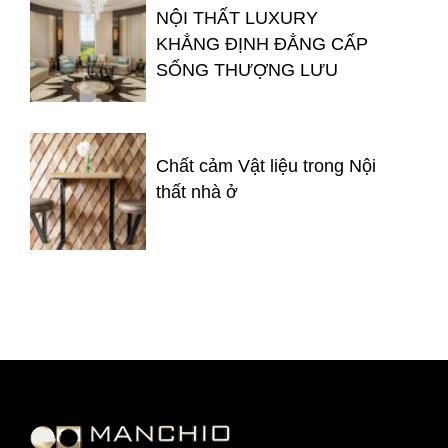
NỘI THẤT LUXURY
KHẲNG ĐỊNH ĐẲNG CẤP
SỐNG THƯỢNG LƯU
Chất cảm Vật liệu trong Nội
thất nhà ở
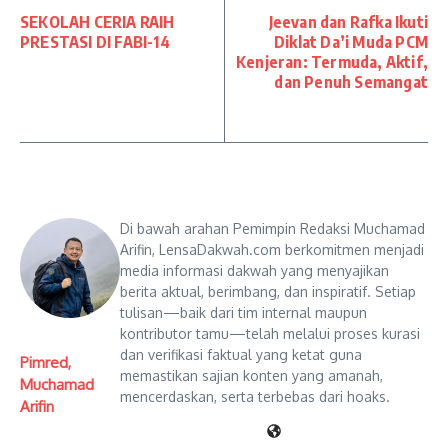
SEKOLAH CERIA RAIH
Jeevan dan Rafka Ikuti
PRESTASI DI FABI-14
Diklat Da’i Muda PCM
Kenjeran: Termuda, Aktif,
dan Penuh Semangat
Di bawah arahan Pemimpin Redaksi Muchamad
Arifin, LensaDakwah.com berkomitmen menjadi
media informasi dakwah yang menyajikan
berita aktual, berimbang, dan inspiratif. Setiap
tulisan—baik dari tim internal maupun
kontributor tamu—telah melalui proses kurasi
dan verifikasi faktual yang ketat guna
Pimred,
memastikan sajian konten yang amanah,
Muchamad
mencerdaskan, serta terbebas dari hoaks.
Arifin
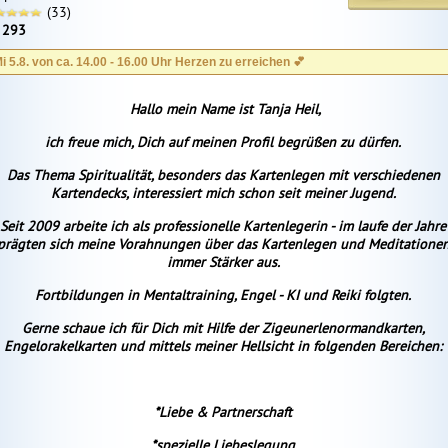
(33)
:
293
i 5.8. von ca. 14.00 - 16.00 Uhr Herzen zu erreichen 💕
Hallo mein Name ist Tanja Heil,
ich freue mich, Dich auf meinen Profil begrüßen zu dürfen.
Das Thema Spiritualität, besonders das Kartenlegen mit verschiedenen
Kartendecks, interessiert mich schon seit meiner Jugend.
Seit 2009 arbeite ich als professionelle Kartenlegerin - im laufe der Jahre
prägten sich meine Vorahnungen über das Kartenlegen und Meditatione
immer Stärker aus.
Fortbildungen in Mentaltraining, Engel - KI und Reiki folgten.
Gerne schaue ich für Dich mit Hilfe der Zigeunerlenormandkarten,
Engelorakelkarten und mittels meiner Hellsicht in folgenden Bereichen:
*Liebe & Partnerschaft
*spezielle Liebeslegung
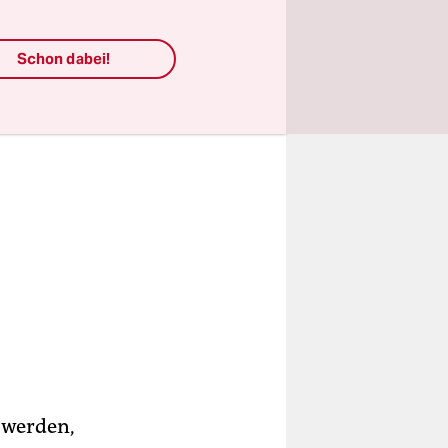
Schon dabei!
t werden,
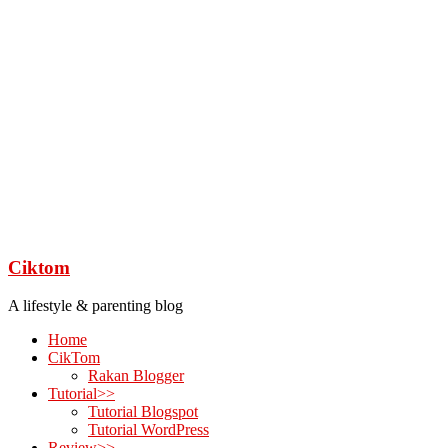
Ciktom
A lifestyle & parenting blog
Home
CikTom
Rakan Blogger
Tutorial>>
Tutorial Blogspot
Tutorial WordPress
Review>>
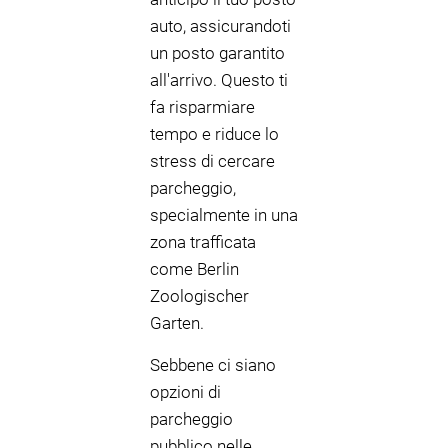
auto, assicurandoti
un posto garantito
all'arrivo. Questo ti
fa risparmiare
tempo e riduce lo
stress di cercare
parcheggio,
specialmente in una
zona trafficata
come Berlin
Zoologischer
Garten.
Sebbene ci siano
opzioni di
parcheggio
pubblico nelle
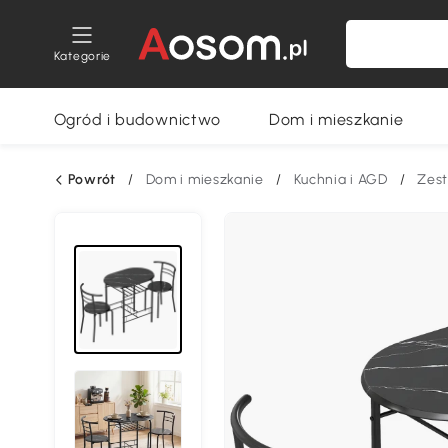
Kategorie
Ogród i budownictwo
Dom i mieszkanie
Powrót
/
Dom i mieszkanie
/
Kuchnia i AGD
/
Zest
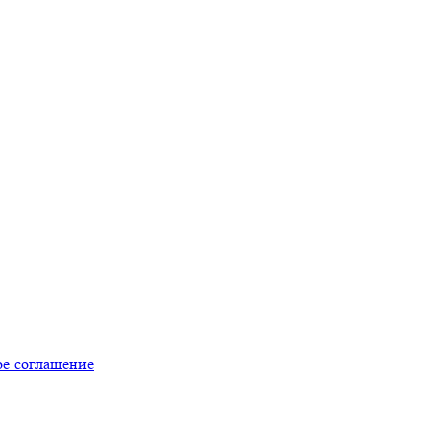
ое соглашение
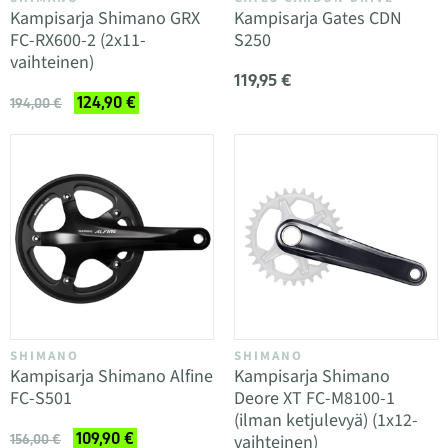
Kampisarja Shimano GRX
Kampisarja Gates CDN
FC-RX600-2 (2x11-
S250
vaihteinen)
119,95 €
124,90 €
194,00 €
SHIMANO
SHIMANO
Kampisarja Shimano Alfine
Kampisarja Shimano
FC-S501
Deore XT FC-M8100-1
(ilman ketjulevyä) (1x12-
109,90 €
vaihteinen)
156,00 €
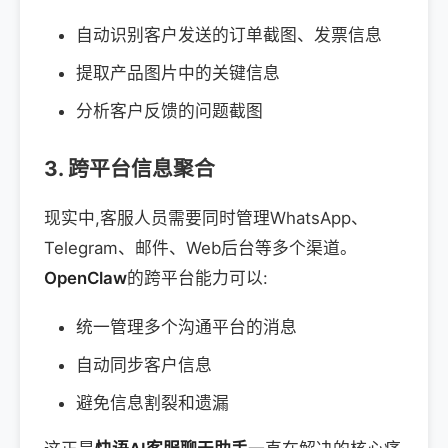
自动识别客户发送的订单截图、发票信息
提取产品图片中的关键信息
分析客户反馈的问题截图
3. 跨平台信息聚合
现实中,客服人员需要同时管理WhatsApp、
Telegram、邮件、Web后台等多个渠道。
OpenClaw
的跨平台能力可以:
统一管理多个沟通平台的消息
自动同步客户信息
避免信息割裂和遗漏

• [What the task requires]:
Read the records above. Show each line that has the string "dari".

• [Result of the exercise]:
tulisan—baik dari tim internal maupun
mencerdaskan, serta terbebas dari hoaks.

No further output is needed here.